Problem details
Every line from the one containing "Answer in <instances>...</instances>." to the end of the listing below should be transcribed exactly, and no line outside that span should appear.
Segment Open
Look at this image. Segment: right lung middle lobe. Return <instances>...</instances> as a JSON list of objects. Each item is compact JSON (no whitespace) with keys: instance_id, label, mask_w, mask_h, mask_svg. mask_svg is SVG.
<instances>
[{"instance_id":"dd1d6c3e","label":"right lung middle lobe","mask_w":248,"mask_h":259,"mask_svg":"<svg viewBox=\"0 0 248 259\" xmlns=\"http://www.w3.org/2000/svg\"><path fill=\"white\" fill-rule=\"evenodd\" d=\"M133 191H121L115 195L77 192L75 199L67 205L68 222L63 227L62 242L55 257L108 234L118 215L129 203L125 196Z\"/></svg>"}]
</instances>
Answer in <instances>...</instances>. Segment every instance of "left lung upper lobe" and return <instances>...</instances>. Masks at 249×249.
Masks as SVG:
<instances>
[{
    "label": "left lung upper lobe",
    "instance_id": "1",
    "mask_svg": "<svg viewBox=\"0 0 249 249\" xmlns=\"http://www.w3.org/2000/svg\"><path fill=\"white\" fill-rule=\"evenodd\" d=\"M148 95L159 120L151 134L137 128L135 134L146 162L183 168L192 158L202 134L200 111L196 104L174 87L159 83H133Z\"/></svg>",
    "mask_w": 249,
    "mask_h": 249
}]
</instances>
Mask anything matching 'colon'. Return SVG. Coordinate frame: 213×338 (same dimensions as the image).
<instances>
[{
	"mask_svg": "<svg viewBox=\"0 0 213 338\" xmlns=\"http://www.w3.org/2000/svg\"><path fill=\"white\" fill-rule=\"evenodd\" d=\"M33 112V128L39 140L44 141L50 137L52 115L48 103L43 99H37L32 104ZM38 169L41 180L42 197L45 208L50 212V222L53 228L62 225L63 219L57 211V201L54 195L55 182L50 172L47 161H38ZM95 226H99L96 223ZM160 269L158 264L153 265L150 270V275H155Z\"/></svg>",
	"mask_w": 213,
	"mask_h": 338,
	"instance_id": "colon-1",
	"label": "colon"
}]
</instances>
Segment Closed
Your response
Answer in <instances>...</instances>. Segment every instance of "left lung upper lobe" and return <instances>...</instances>. Masks at 249×249.
Masks as SVG:
<instances>
[{
    "label": "left lung upper lobe",
    "instance_id": "1",
    "mask_svg": "<svg viewBox=\"0 0 249 249\" xmlns=\"http://www.w3.org/2000/svg\"><path fill=\"white\" fill-rule=\"evenodd\" d=\"M148 95L159 120L151 134L137 128L135 134L146 162L183 168L192 158L202 134L200 111L196 104L174 87L159 83H133Z\"/></svg>",
    "mask_w": 249,
    "mask_h": 249
}]
</instances>
Mask anything matching 'colon'. Return SVG. Coordinate frame: 213×338 (same dimensions as the image).
<instances>
[{
	"mask_svg": "<svg viewBox=\"0 0 213 338\" xmlns=\"http://www.w3.org/2000/svg\"><path fill=\"white\" fill-rule=\"evenodd\" d=\"M33 112V128L39 140L44 141L50 137L52 115L48 103L43 99H37L32 104ZM38 169L41 180L42 197L45 208L50 212V222L53 228L62 225L63 219L57 211V201L54 195L55 182L50 172L47 161H38ZM95 226H99L96 223ZM160 269L158 264L153 265L150 270V275H155Z\"/></svg>",
	"mask_w": 213,
	"mask_h": 338,
	"instance_id": "colon-1",
	"label": "colon"
}]
</instances>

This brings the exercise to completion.